What's needed: every entry, printed exactly, minus the images.

Source material:
╔══

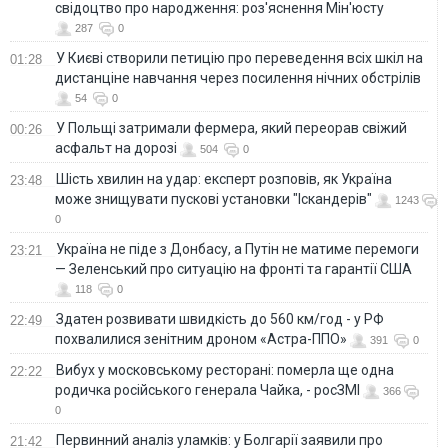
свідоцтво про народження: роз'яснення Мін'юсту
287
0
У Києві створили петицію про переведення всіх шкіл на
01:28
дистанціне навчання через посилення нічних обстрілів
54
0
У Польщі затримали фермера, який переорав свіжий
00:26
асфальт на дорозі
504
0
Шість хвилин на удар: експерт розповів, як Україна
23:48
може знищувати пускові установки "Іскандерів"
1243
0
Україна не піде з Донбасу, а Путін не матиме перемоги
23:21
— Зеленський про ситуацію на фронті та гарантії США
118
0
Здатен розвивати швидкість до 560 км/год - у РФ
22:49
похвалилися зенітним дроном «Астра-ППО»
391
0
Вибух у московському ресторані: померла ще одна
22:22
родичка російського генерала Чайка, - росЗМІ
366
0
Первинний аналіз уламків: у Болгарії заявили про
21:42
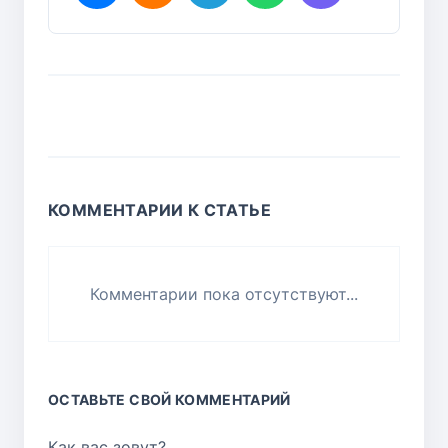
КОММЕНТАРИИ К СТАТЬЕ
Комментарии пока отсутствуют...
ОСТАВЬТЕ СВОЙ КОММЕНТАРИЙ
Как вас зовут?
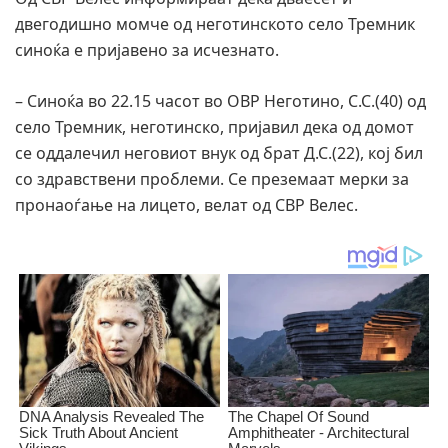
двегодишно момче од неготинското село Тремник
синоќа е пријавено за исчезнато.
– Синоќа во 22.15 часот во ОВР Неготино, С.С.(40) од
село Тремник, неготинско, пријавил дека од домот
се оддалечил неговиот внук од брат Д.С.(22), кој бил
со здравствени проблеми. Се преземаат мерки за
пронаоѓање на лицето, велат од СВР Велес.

╚══

Written response:
свідоцтво про народження: роз'яснення Мін'юсту
287
0
У Києві створили петицію про переведення всіх шкіл на
01:28
дистанціне навчання через посилення нічних обстрілів
54
0
У Польщі затримали фермера, який переорав свіжий
00:26
асфальт на дорозі
504
0
Шість хвилин на удар: експерт розповів, як Україна
23:48
може знищувати пускові установки "Іскандерів"
1243
0
Україна не піде з Донбасу, а Путін не матиме перемоги
23:21
— Зеленський про ситуацію на фронті та гарантії США
118
0
Здатен розвивати швидкість до 560 км/год - у РФ
22:49
похвалилися зенітним дроном «Астра-ППО»
391
0
Вибух у московському ресторані: померла ще одна
22:22
родичка російського генерала Чайка, - росЗМІ
366
0
Первинний аналіз уламків: у Болгарії заявили про
21:42
КОММЕНТАРИИ К СТАТЬЕ
Комментарии пока отсутствуют...
ОСТАВЬТЕ СВОЙ КОММЕНТАРИЙ
Как вас зовут?
двегодишно момче од неготинското село Тремник
синоќа е пријавено за исчезнато.
– Синоќа во 22.15 часот во ОВР Неготино, С.С.(40) од
село Тремник, неготинско, пријавил дека од домот
се оддалечил неговиот внук од брат Д.С.(22), кој бил
со здравствени проблеми. Се преземаат мерки за
пронаоѓање на лицето, велат од СВР Велес.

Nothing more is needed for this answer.